Dependiendo a qué latitud y zona climática se encuentren las distintas montañas  van a darse varios tipos de escalonamiento, pero siempre siguiendo unas pautas:
*Piso basal: aparecerá la vegetación propia de la zona.
*Piso montano inferior: a medida que se asciende aparecen otras especies más adaptadas a la humedad y que no soportan demasiado frío como es el caso de los robles y las hayas.
*Piso montano superior o subalpino: con especies más resistentes a temperaturas bajas (pinares).
*Piso alpino: ante condiciones extremas el bosque desaparece y le sustituye matorral y prados.
*Piso nival: Las únicas especies que pueden colonizar estas zonas altas son musgos y líquenes.
4. LA INTERVENCIÓN HUMANA Y SUS CONSECUENCIAS GEOGRÁFICAS.
España, tanto en la península como en los archipiélagos, posee una gran diversidad biológica: Es el país europeo con mayor cantidad de especies vegetales, siendo muchas de ellas endémicas.
Sin embargo, los daños que el hombre provoca a la naturaleza producen alteraciones de la biodiversidad: desaparición de especies, peligro de extinción de otras, introducción de  especies invasoras que dañan a las autóctonas… Pero los problemas medioambientales son muchos más, destacando la erosión y degradación del suelo, la contaminación de las aguas o la presión urbanística.
Uno de los más graves es el de la erosión y desertización provocada por la destrucción de cubierta vegetal y la desaparición o degradación de los suelos. Ambos hechos suelen ir unidos, pues la pérdida de suelo provoca la disminución de vida vegetal e influye negativamente en la actividad agraria.

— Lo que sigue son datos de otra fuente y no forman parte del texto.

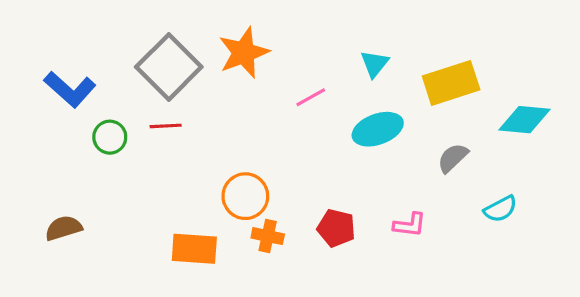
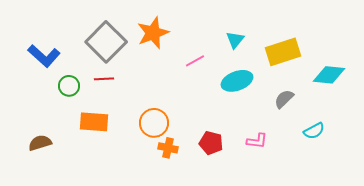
orange rectangle: (194, 249) -> (94, 122), moved

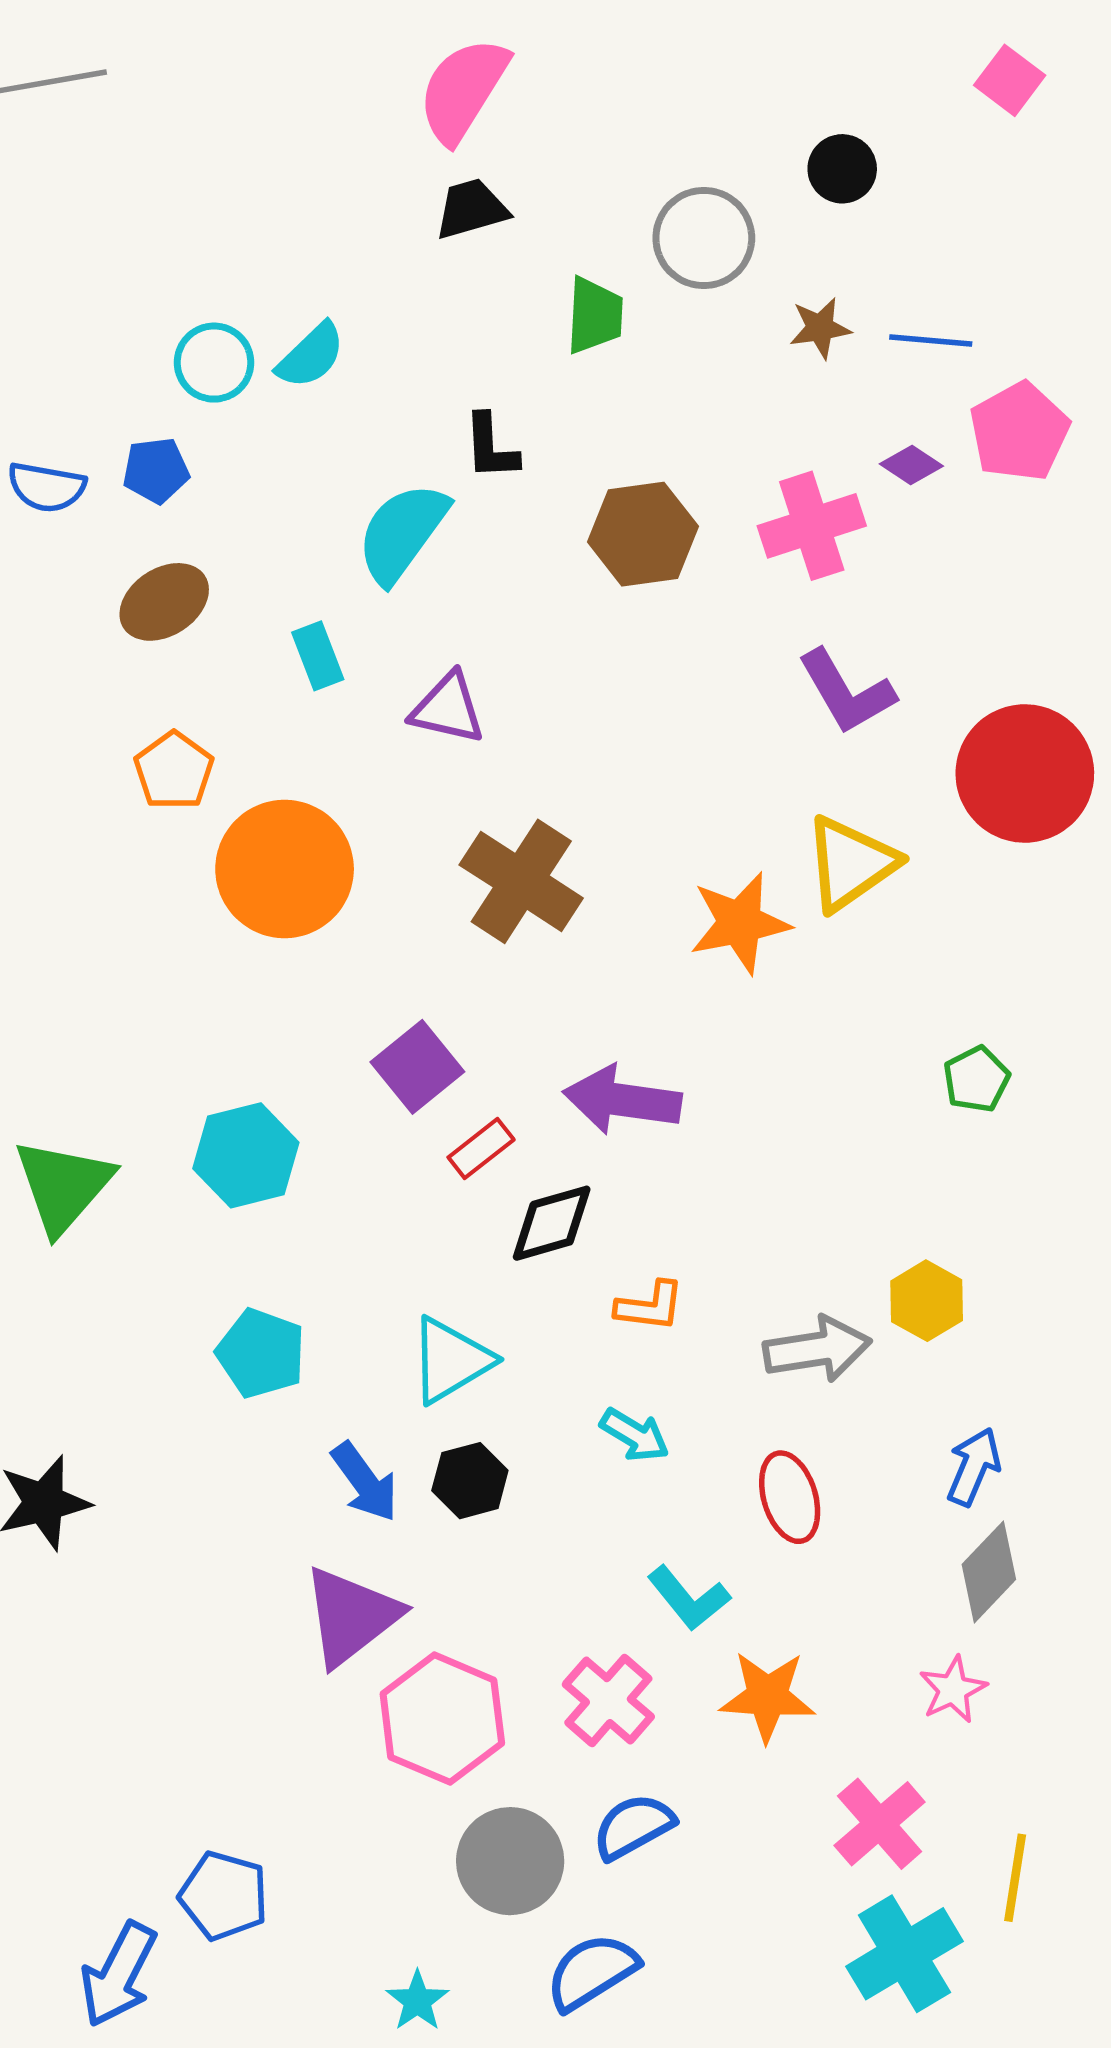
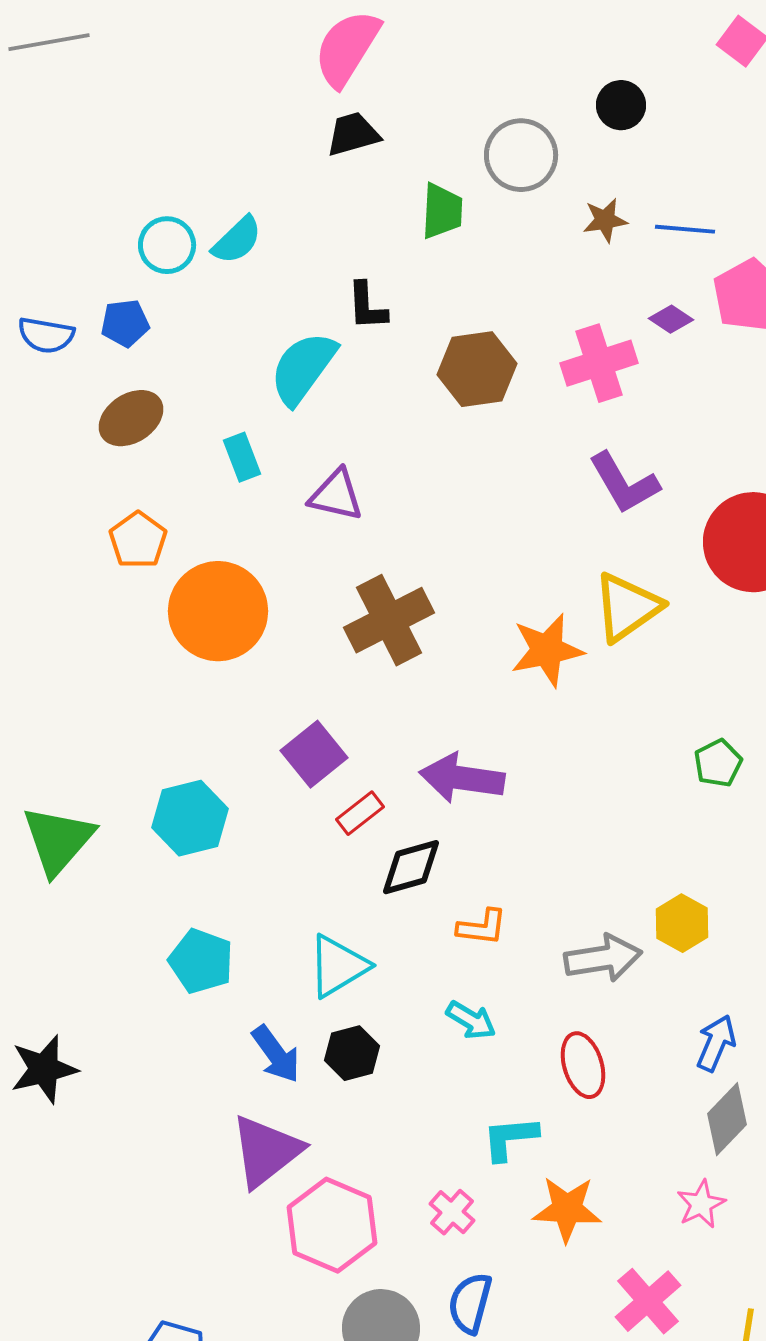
brown cross: (521, 881) -> (389, 620), turned 30
cyan L-shape: (689, 1598) -> (510, 1138), turned 124
pink cross: (608, 1701) -> (452, 1212), size x0.7
blue semicircle: (633, 1826) -> (470, 1303), turned -46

El problema afecta a 2/3 del territorio español, y gran parte de las zonas costeras mediterráneas, las Islas Canarias, amplias zonas de Andalucía oriental y central y puntos de la Meseta y el valle del Ebro, están sufriendo problemas de desertización y degradación del suelo por las siguientes razones:
·         Malas prácticas agrícolas: Deforestación, roturaciones de suelos frágiles, erosión por laboreo intensivo, mal uso de abonos, fertilizantes, pesticidas y productos fitosanitarios, daños sobre las zonas húmedas…
·         Quema de rastrojos, que protegen el suelo de la precipitación erosiva, facilitan la infiltración del agua, y reducen la evaporación. Su eliminación favorece, por tanto, la erosión.

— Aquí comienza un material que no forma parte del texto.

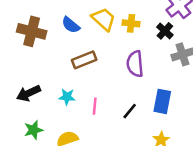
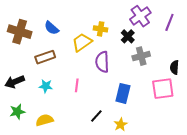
yellow trapezoid: (104, 19) -> (82, 42), moved, turned -80
brown rectangle: (84, 60) -> (45, 57), moved
pink line: (95, 106) -> (77, 85), moved
black line: (130, 111) -> (96, 116), moved

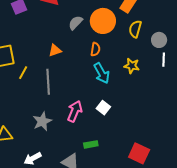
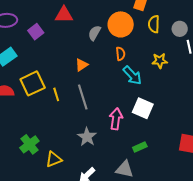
yellow line: (23, 73) -> (56, 94), turned -32
white square: (103, 108) -> (143, 108), size x1.5

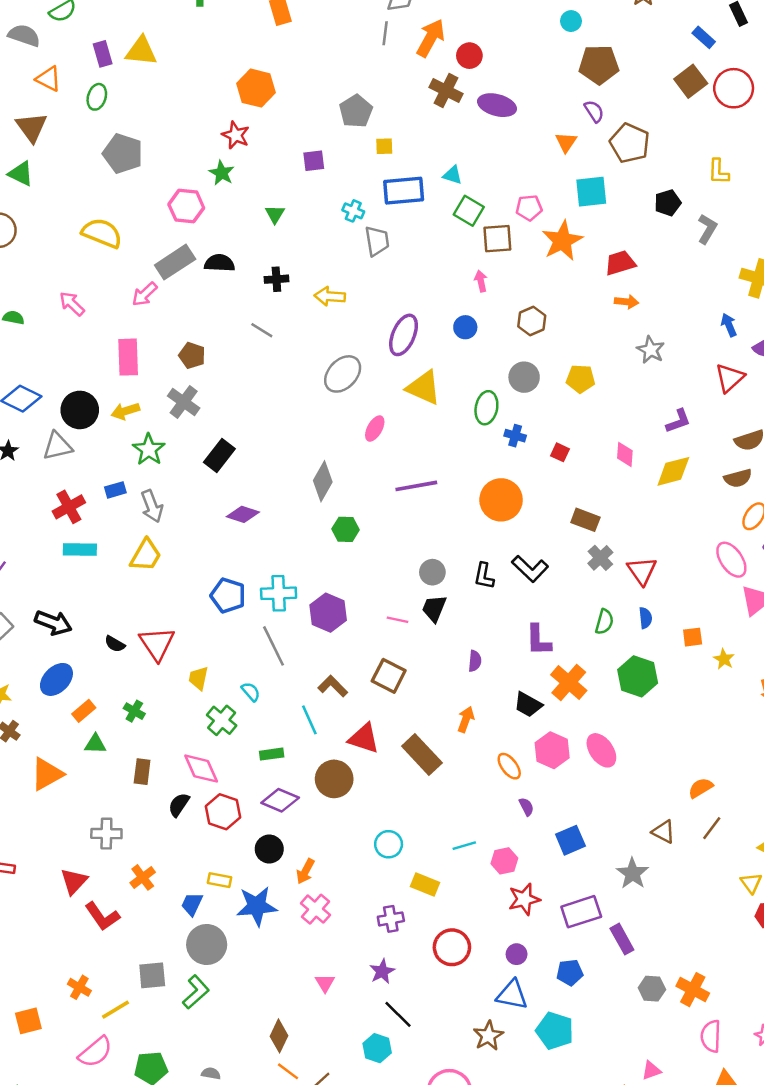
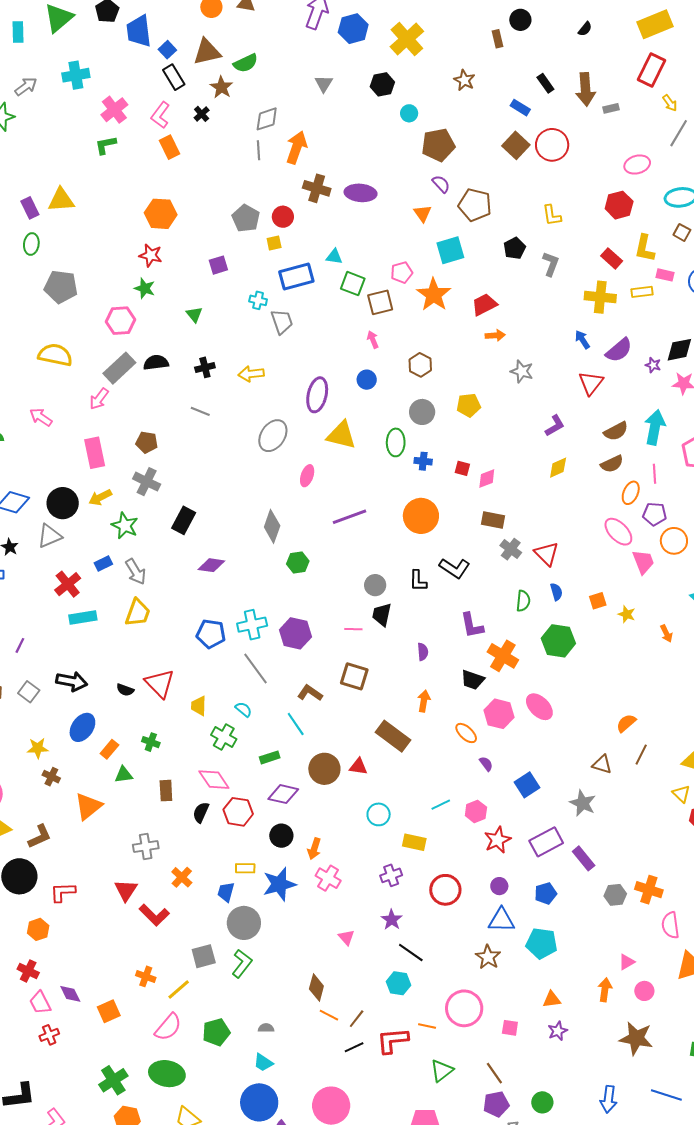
red circle: (469, 56) -> (283, 217), moved
pink diamond: (625, 454) -> (487, 478), moved, turned 75
yellow diamond: (673, 471) -> (558, 468), size x0.7
red triangle: (364, 738) -> (358, 767), moved, size x0.7

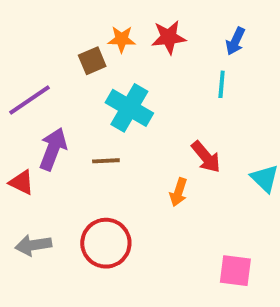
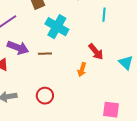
purple arrow: (53, 149) -> (18, 48), turned 90
red circle: (106, 243) -> (45, 96), size x0.7

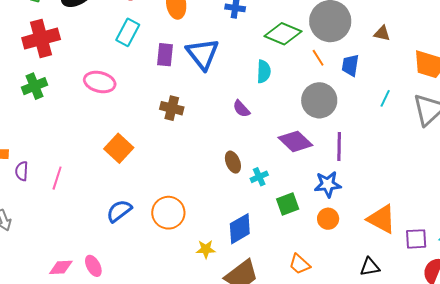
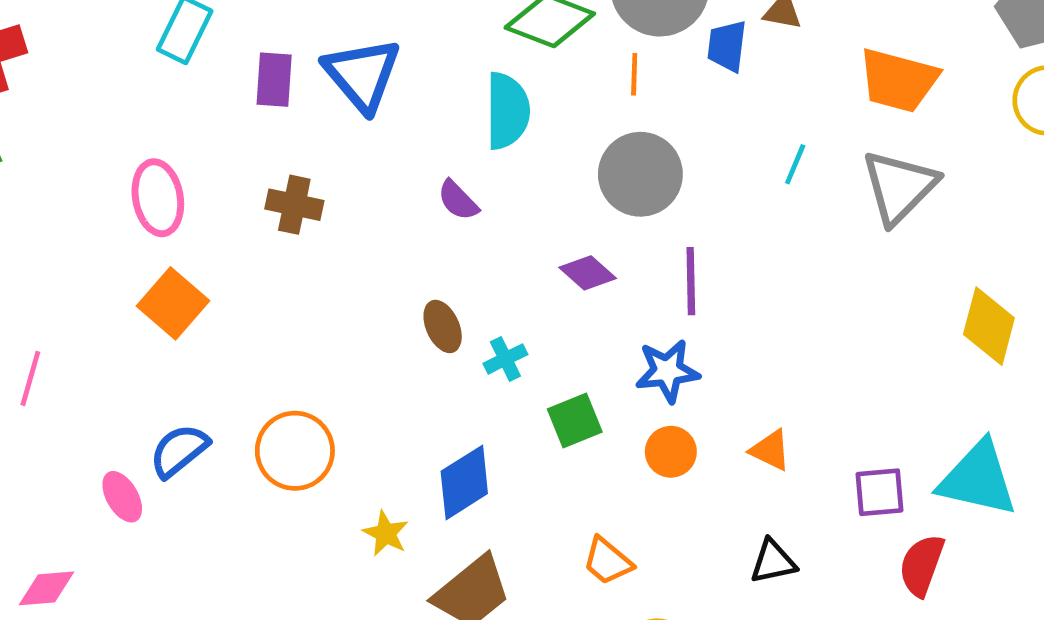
orange line: (318, 58) -> (634, 74), turned 36
blue trapezoid: (350, 65) -> (727, 46), moved
cyan semicircle: (264, 71) -> (507, 111), size x1.4
pink ellipse: (100, 82) -> (158, 198), moved, turned 68
purple diamond: (295, 141) -> (588, 273), size x0.7
orange triangle: (382, 219) -> (770, 450), moved, size x0.6
yellow star: (206, 249) -> (386, 533), turned 30
pink ellipse: (93, 266) -> (122, 497), moved

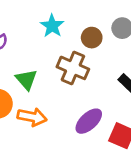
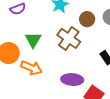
purple ellipse: (89, 121) -> (72, 80), turned 35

·         Sobrepastoreo. Cuando las plantas se exponen al pastoreo excesivo, sin dar tiempo a su recuperación.
·         Incendios forestales. Provocan pérdidas de bosques, agresión a la fauna. Las cifras son alarmantes, pues la mitad de los incendios son intencionados o provocados por negligencias.
·         Eliminación de la vegetación autóctona por la introducción de especies nuevas que alteran la cadena biológica y producen trastornos en los ecosistemas.
·         Daños sobre el litoral, sometido a un desarrollo urbano agresivo, especulativo y carente de ordenación.
La degradación del suelo causa la desertificaciónprogresiva adquisición de la categoría de desierto de un territorio debido a la acción humana, por ejemplo, eliminación de la vegetación natural. Así, la  deforestación producida por las talas abusivas y los incendios forestales, son en España la principal causa de desertificación. Se intenta combatir con la repoblación forestal pero no siempre se ha hecho con buenos criterios (a veces priman los intereses económicos, que llevaron a la extensión de pinos y eucaliptos) y, aunque logra frenar la desertificación lo hace a menudo a costa de la pérdida de biodiversidad.
En general, en España se ha generalizado la preocupación por la conservación medioambiental. Esta tiene su antecedente en la Ley de Parques Nacionales de 1916. En 1975 se promulga la Ley de Espacios Naturales Protegidos, que crea, entre otras figuras de protección, la red de Parques Nacionales y Naturales.  Actualmente está en vigor la Ley de Patrimonio Natural y de la Biodiversidad de 2007.